▶ Assigned task
The entries are to be written out word for word, with their images left out.

====

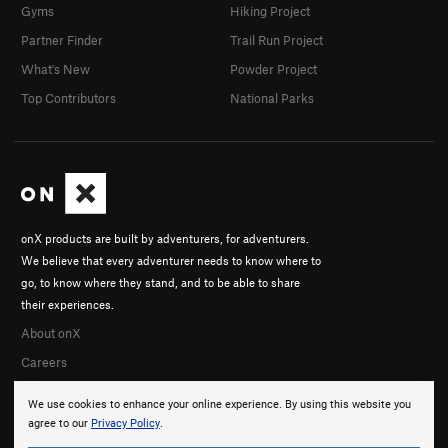
Gyms
Hiking Project
Partner Finder
Trail Run Project
What's New
Powder Project
Top Contributors
National Parks
onX products are built by adventurers, for adventurers.
We believe that every adventurer needs to know where to
go, to know where they stand, and to be able to share
their experiences.
About onX
Careers
We use cookies to enhance your online experience. By using this website you
agree to our
Privacy Policy
.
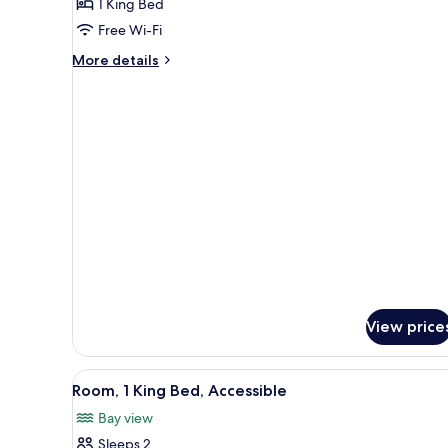
Deluxe
1 King Bed
Suite,
Free Wi-Fi
1
More
More details
King
details
Bed,
for
Deluxe
Sea
Suite,
View
1
King
Bed,
Sea
View
View price
View
A modern bathroom with a sink,
1
Room, 1 King Bed, Accessible
all
Bay view
photos
Sleeps 2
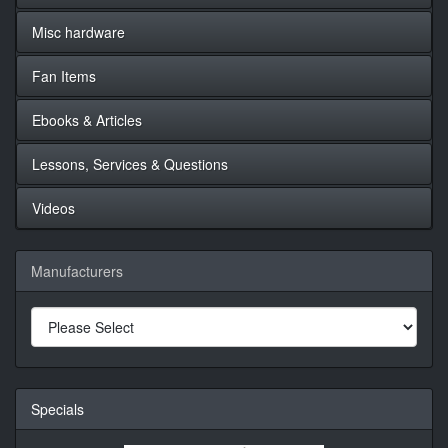
Misc hardware
Fan Items
Ebooks & Articles
Lessons, Services & Questions
Videos
Manufacturers
Specials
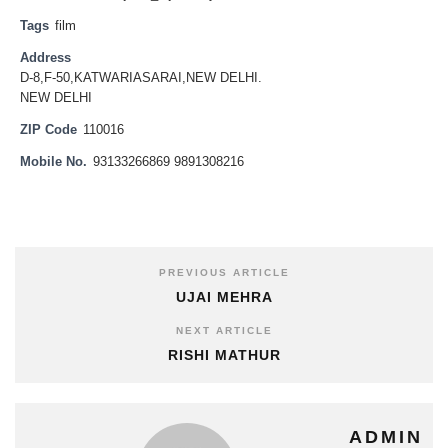
Tags
film
Address
D-8,F-50,KATWARIASARAI,NEW DELHI.
NEW DELHI
ZIP Code
110016
Mobile No.
93133266869 9891308216
PREVIOUS ARTICLE
UJAI MEHRA
NEXT ARTICLE
RISHI MATHUR
ADMIN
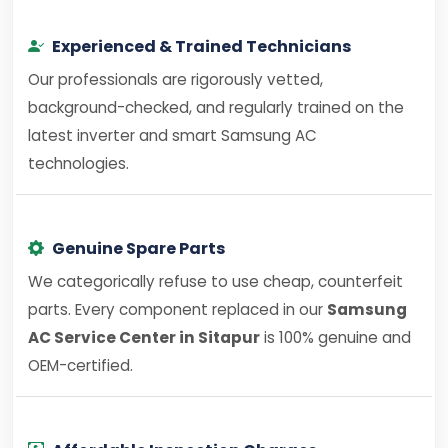
Experienced & Trained Technicians
Our professionals are rigorously vetted,
background-checked, and regularly trained on the
latest inverter and smart Samsung AC
technologies.
Genuine Spare Parts
We categorically refuse to use cheap, counterfeit
parts. Every component replaced in our
Samsung
AC Service Center in Sitapur
is 100% genuine and
OEM-certified.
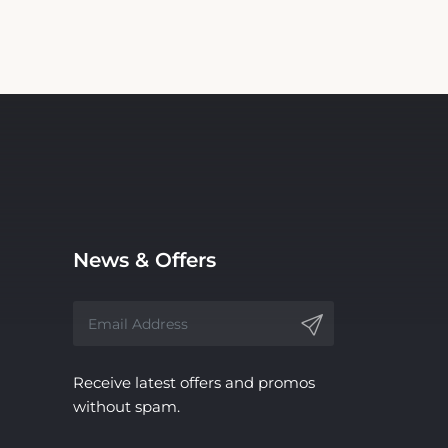
News & Offers
Receive latest offers and promos
without spam.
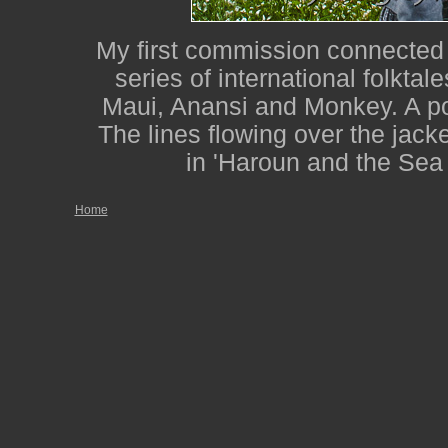
My first commission connected w
series of international folktale
Maui, Anansi and Monkey. A po
The lines flowing over the jacke
in 'Haroun and the Sea
Home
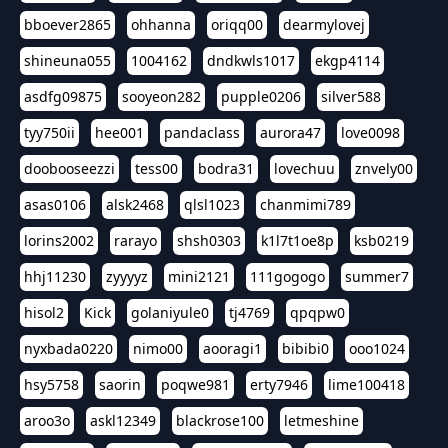
bboever2865
ohhanna
oriqq00
dearmylovej
shineuna055
1004162
dndkwls1017
ekgp4114
asdfg09875
sooyeon282
pupple0206
silver588
tyy750ii
hee001
pandaclass
aurora47
love0098
doobooseezzi
tess00
bodra31
lovechuu
znvely00
asas0106
alsk2468
qlsl1023
chanmimi789
lorins2002
rarayo
shsh0303
k1l7t1oe8p
ksb0219
hhj11230
zyyyyz
mini2121
111gogogo
summer7
hisol2
Kick
golaniyule0
tj4769
qpqpw0
nyxbada0220
nimo00
aooragi1
bibibi0
ooo1024
hsy5758
saorin
poqwe981
erty7946
lime100418
aroo3o
askl12349
blackrose100
letmeshine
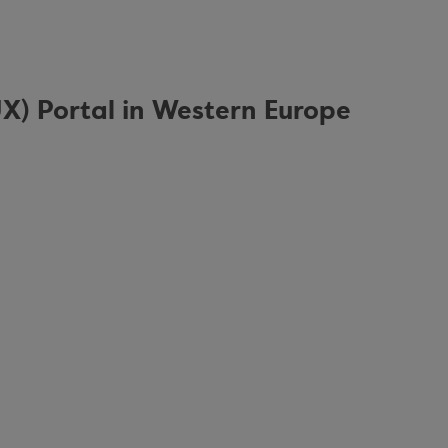
UX) Portal in Western Europe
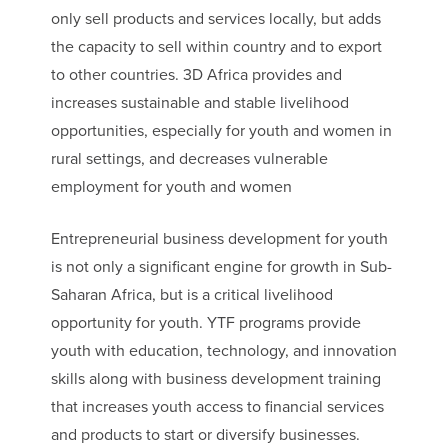
only sell products and services locally, but adds
the capacity to sell within country and to export
to other countries. 3D Africa provides and
increases sustainable and stable livelihood
opportunities, especially for youth and women in
rural settings, and decreases vulnerable
employment for youth and women
Entrepreneurial business development for youth
is not only a significant engine for growth in Sub-
Saharan Africa, but is a critical livelihood
opportunity for youth. YTF programs provide
youth with education, technology, and innovation
skills along with business development training
that increases youth access to financial services
and products to start or diversify businesses.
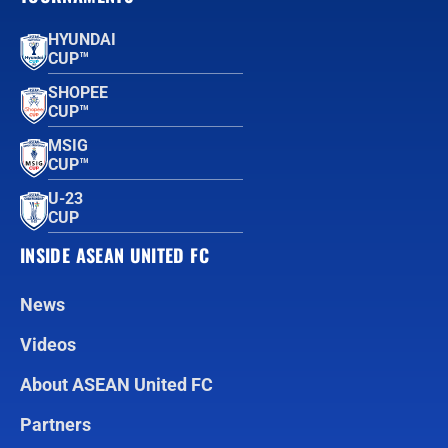
HYUNDAI
CUP™
SHOPEE
CUP™
MSIG
CUP™
U-23
CUP
INSIDE ASEAN UNITED FC
News
Videos
About ASEAN United FC
Partners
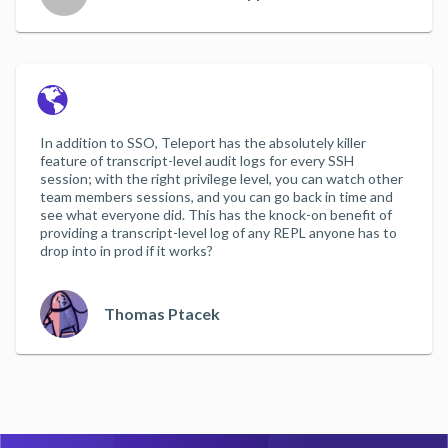
In addition to SSO, Teleport has the absolutely killer
feature of transcript-level audit logs for every SSH
session; with the right privilege level, you can watch other
team members sessions, and you can go back in time and
see what everyone did. This has the knock-on benefit of
providing a transcript-level log of any REPL anyone has to
drop into in prod if it works?
Thomas Ptacek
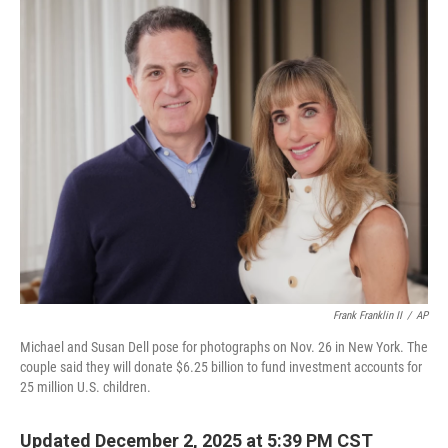
o
r
I
k
n
Frank Franklin II
/
AP
Michael and Susan Dell pose for photographs on Nov. 26 in New York. The
couple said they will donate $6.25 billion to fund investment accounts for
25 million U.S. children.
Updated December 2, 2025 at 5:39 PM CST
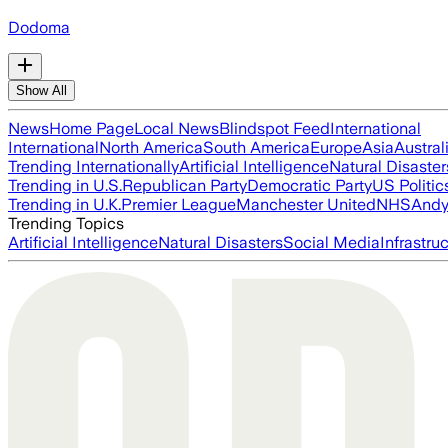
Dodoma
Show All
News
Home Page
Local News
Blindspot Feed
International
International
North America
South America
Europe
Asia
Austral
Trending Internationally
Artificial Intelligence
Natural Disaster
Trending in U.S.
Republican Party
Democratic Party
US Politic
Trending in U.K.
Premier League
Manchester United
NHS
Andy
Trending Topics
Artificial Intelligence
Natural Disasters
Social Media
Infrastru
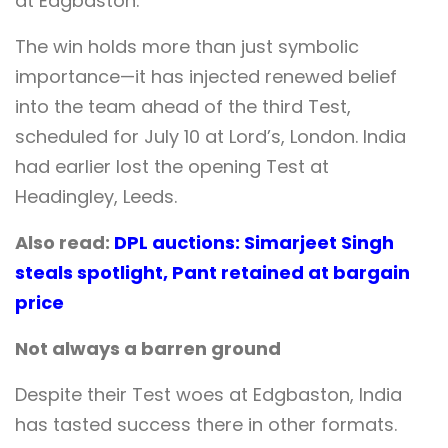
at Edgbaston.
The win holds more than just symbolic
importance—it has injected renewed belief
into the team ahead of the third Test,
scheduled for July 10 at Lord’s, London. India
had earlier lost the opening Test at
Headingley, Leeds.
Also read:
DPL auctions: Simarjeet Singh
steals spotlight, Pant retained at bargain
price
Not always a barren ground
Despite their Test woes at Edgbaston, India
has tasted success there in other formats.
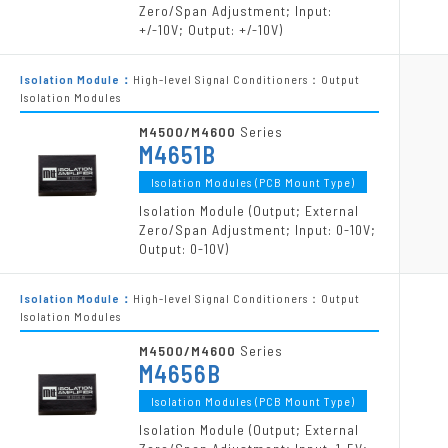
Zero/Span Adjustment; Input:
+/-10V; Output: +/-10V)
Isolation Module：
High-level Signal Conditioners：Output
Isolation Modules
M4500/M4600
Series
M4651B
Isolation Modules (PCB Mount Type)
Isolation Module (Output; External
Zero/Span Adjustment; Input: 0-10V;
Output: 0-10V)
Isolation Module：
High-level Signal Conditioners：Output
Isolation Modules
M4500/M4600
Series
M4656B
Isolation Modules (PCB Mount Type)
Isolation Module (Output; External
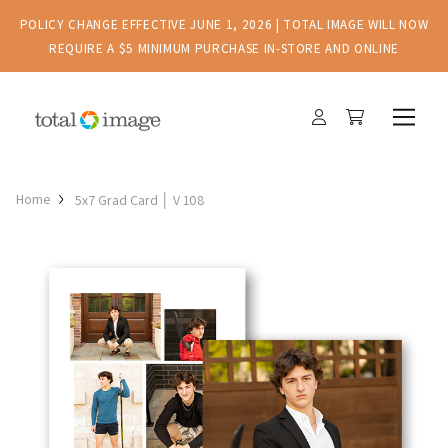
POLICY CHANGE EFFECTIVE JUNE 1, 2026 | TOTAL IMAGE WILL NOW
REQUIRE A $5 MINIMUM PURCHASE IN-STORE AND ONLINE
Home
5x7 Grad Card │ V 108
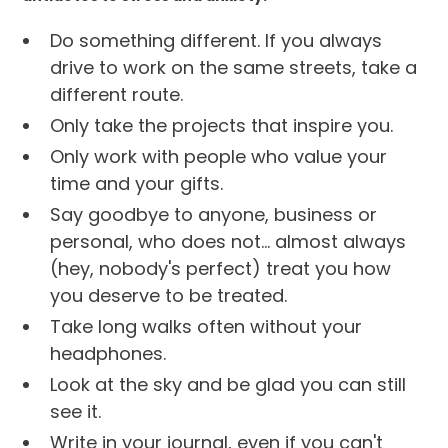
Do something different. If you always
drive to work on the same streets, take a
different route.
Only take the projects that inspire you.
Only work with people who value your
time and your gifts.
Say goodbye to anyone, business or
personal, who does not... almost always
(hey, nobody's perfect) treat you how
you deserve to be treated.
Take long walks often without your
headphones.
Look at the sky and be glad you can still
see it.
Write in your journal, even if you can't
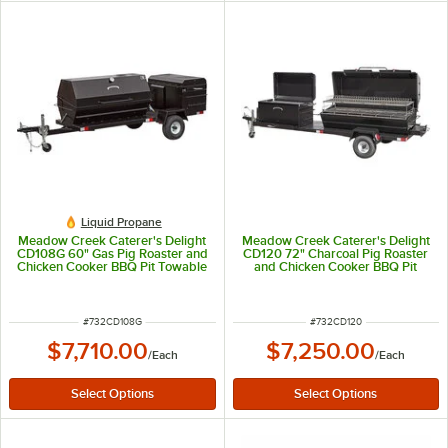
Liquid Propane
Meadow Creek Caterer's Delight
Meadow Creek Caterer's Delight
CD108G 60" Gas Pig Roaster and
CD120 72" Charcoal Pig Roaster
Chicken Cooker BBQ Pit Towable
and Chicken Cooker BBQ Pit
Combo
Towable Combo
ITEM NUMBER
ITEM NUMBER
#
732CD108G
#
732CD120
$7,710.00
$7,250.00
/
Each
/
Each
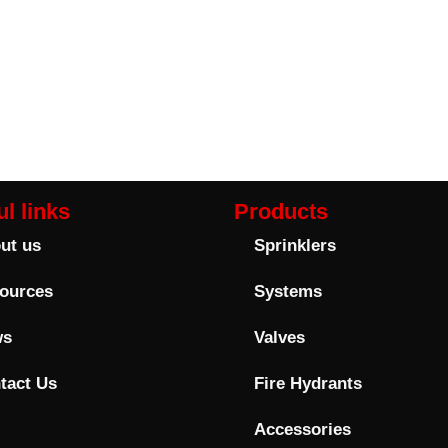
l links
Products
ut us
Sprinklers
ources
Systems
ws
Valves
tact Us
Fire Hydrants
Accessories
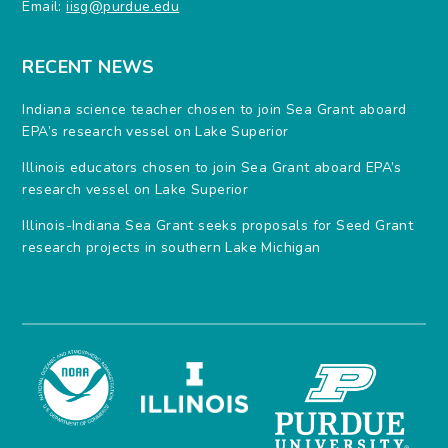
Email:
iisg@purdue.edu
RECENT NEWS
Indiana science teacher chosen to join Sea Grant aboard
EPA’s research vessel on Lake Superior
Illinois educators chosen to join Sea Grant aboard EPA’s
research vessel on Lake Superior
Illinois-Indiana Sea Grant seeks proposals for Seed Grant
research projects in southern Lake Michigan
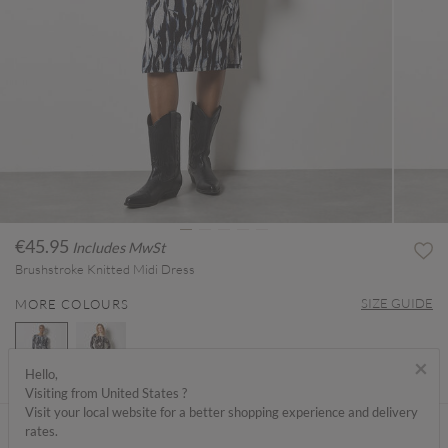
€45.95
Includes MwSt
Brushstroke Knitted Midi Dress
SIZE GUIDE
MORE COLOURS
×
Hello,
Visiting from United States ?
selected
Visit your local website for a better shopping experience and delivery
ABOUT ME
rates.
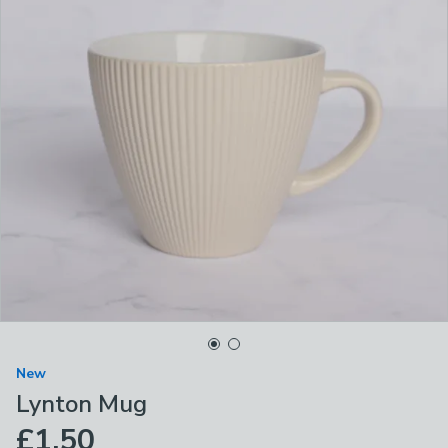
New
Lynton Mug
£1.50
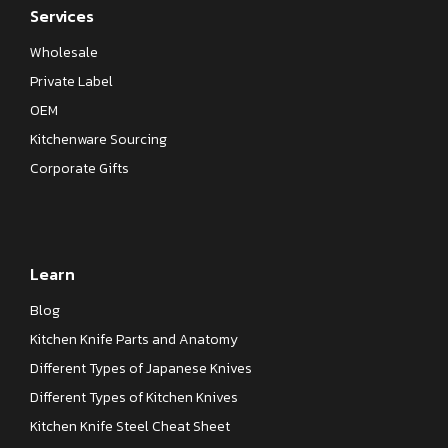
Services
Wholesale
Private Label
OEM
Kitchenware Sourcing
Corporate Gifts
Learn
Blog
Kitchen Knife Parts and Anatomy
Different Types of Japanese Knives
Different Types of Kitchen Knives
Kitchen Knife Steel Cheat Sheet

====

▶ Exercise answer
Gyms
Hiking Project
Partner Finder
Trail Run Project
What's New
Powder Project
Top Contributors
National Parks
onX products are built by adventurers, for adventurers.
We believe that every adventurer needs to know where to
go, to know where they stand, and to be able to share
their experiences.
About onX
Careers
We use cookies to enhance your online experience. By using this website you
agree to our
Privacy Policy
.
Deluxe
1 King Bed
Suite,
Free Wi-Fi
1
More
More details
King
details
Bed,
for
Deluxe
Sea
Suite,
View
1
King
Bed,
Sea
View
View price
View
A modern bathroom with a sink,
1
Room, 1 King Bed, Accessible
all
Bay view
photos
Sleeps 2
Misc hardware
Fan Items
Ebooks & Articles
Lessons, Services & Questions
Videos
Manufacturers
Specials
Tags
film
Address
D-8,F-50,KATWARIASARAI,NEW DELHI.
NEW DELHI
ZIP Code
110016
Mobile No.
93133266869 9891308216
PREVIOUS ARTICLE
UJAI MEHRA
NEXT ARTICLE
RISHI MATHUR
ADMIN
Experienced & Trained Technicians
Our professionals are rigorously vetted,
background-checked, and regularly trained on the
latest inverter and smart Samsung AC
technologies.
Genuine Spare Parts
We categorically refuse to use cheap, counterfeit
parts. Every component replaced in our
Samsung
AC Service Center in Sitapur
is 100% genuine and
OEM-certified.
News & Offers
Receive latest offers and promos
without spam.
My first commission connected w
series of international folktale
Maui, Anansi and Monkey. A po
The lines flowing over the jacke
in 'Haroun and the Sea
Home
bboever2865
ohhanna
oriqq00
dearmylovej
shineuna055
1004162
dndkwls1017
ekgp4114
asdfg09875
sooyeon282
pupple0206
silver588
tyy750ii
hee001
pandaclass
aurora47
love0098
doobooseezzi
tess00
bodra31
lovechuu
znvely00
asas0106
alsk2468
qlsl1023
chanmimi789
lorins2002
rarayo
shsh0303
k1l7t1oe8p
ksb0219
hhj11230
zyyyyz
mini2121
111gogogo
summer7
hisol2
Kick
golaniyule0
tj4769
qpqpw0
nyxbada0220
nimo00
aooragi1
bibibi0
ooo1024
hsy5758
saorin
poqwe981
erty7946
lime100418
aroo3o
askl12349
blackrose100
letmeshine
UX) Portal in Western Europe
only sell products and services locally, but adds
the capacity to sell within country and to export
to other countries. 3D Africa provides and
increases sustainable and stable livelihood
opportunities, especially for youth and women in
rural settings, and decreases vulnerable
employment for youth and women
Entrepreneurial business development for youth
is not only a significant engine for growth in Sub-
Saharan Africa, but is a critical livelihood
opportunity for youth. YTF programs provide
youth with education, technology, and innovation
skills along with business development training
that increases youth access to financial services
and products to start or diversify businesses.
HYUNDAI
CUP™
SHOPEE
CUP™
MSIG
CUP™
U-23
CUP
INSIDE ASEAN UNITED FC
News
Videos
About ASEAN United FC
Partners
In addition to SSO, Teleport has the absolutely killer
feature of transcript-level audit logs for every SSH
session; with the right privilege level, you can watch other
team members sessions, and you can go back in time and
see what everyone did. This has the knock-on benefit of
providing a transcript-level log of any REPL anyone has to
drop into in prod if it works?
Thomas Ptacek
o
r
I
k
n
Frank Franklin II
/
AP
Michael and Susan Dell pose for photographs on Nov. 26 in New York. The
couple said they will donate $6.25 billion to fund investment accounts for
25 million U.S. children.
Updated December 2, 2025 at 5:39 PM CST
Dodoma
Show All
News
Home Page
Local News
Blindspot Feed
International
International
North America
South America
Europe
Asia
Austral
Trending Internationally
Artificial Intelligence
Natural Disaster
Trending in U.S.
Republican Party
Democratic Party
US Politic
Trending in U.K.
Premier League
Manchester United
NHS
Andy
Trending Topics
Artificial Intelligence
Natural Disasters
Social Media
Infrastru
at Edgbaston.
The win holds more than just symbolic
importance—it has injected renewed belief
into the team ahead of the third Test,
scheduled for July 10 at Lord’s, London. India
had earlier lost the opening Test at
Headingley, Leeds.
Also read:
DPL auctions: Simarjeet Singh
steals spotlight, Pant retained at bargain
price
Not always a barren ground
Despite their Test woes at Edgbaston, India
has tasted success there in other formats.
Zero/Span Adjustment; Input:
+/-10V; Output: +/-10V)
Isolation Module：
High-level Signal Conditioners：Output
Isolation Modules
M4500/M4600
Series
M4651B
Isolation Modules (PCB Mount Type)
Isolation Module (Output; External
Zero/Span Adjustment; Input: 0-10V;
Output: 0-10V)
Isolation Module：
High-level Signal Conditioners：Output
Isolation Modules
M4500/M4600
Series
M4656B
Isolation Modules (PCB Mount Type)
Isolation Module (Output; External
POLICY CHANGE EFFECTIVE JUNE 1, 2026 | TOTAL IMAGE WILL NOW
REQUIRE A $5 MINIMUM PURCHASE IN-STORE AND ONLINE
Home
5x7 Grad Card │ V 108
Do something different. If you always
drive to work on the same streets, take a
different route.
Only take the projects that inspire you.
Only work with people who value your
time and your gifts.
Say goodbye to anyone, business or
personal, who does not... almost always
(hey, nobody's perfect) treat you how
you deserve to be treated.
Take long walks often without your
headphones.
Look at the sky and be glad you can still
see it.
Write in your journal, even if you can't
Liquid Propane
Meadow Creek Caterer's Delight
Meadow Creek Caterer's Delight
CD108G 60" Gas Pig Roaster and
CD120 72" Charcoal Pig Roaster
Chicken Cooker BBQ Pit Towable
and Chicken Cooker BBQ Pit
Combo
Towable Combo
ITEM NUMBER
ITEM NUMBER
#
732CD108G
#
732CD120
$7,710.00
$7,250.00
/
Each
/
Each
l links
Products
ut us
Sprinklers
ources
Systems
ws
Valves
tact Us
Fire Hydrants
Accessories
Email:
iisg@purdue.edu
RECENT NEWS
Indiana science teacher chosen to join Sea Grant aboard
EPA’s research vessel on Lake Superior
Illinois educators chosen to join Sea Grant aboard EPA’s
research vessel on Lake Superior
Illinois-Indiana Sea Grant seeks proposals for Seed Grant
research projects in southern Lake Michigan
€45.95
Includes MwSt
Brushstroke Knitted Midi Dress
SIZE GUIDE
MORE COLOURS
×
Hello,
Visiting from United States ?
selected
Visit your local website for a better shopping experience and delivery
ABOUT ME
rates.
New
Lynton Mug
£1.50
Services
Wholesale
Private Label
OEM
Kitchenware Sourcing
Corporate Gifts
Learn
Blog
Kitchen Knife Parts and Anatomy
Different Types of Japanese Knives
Different Types of Kitchen Knives
Kitchen Knife Steel Cheat Sheet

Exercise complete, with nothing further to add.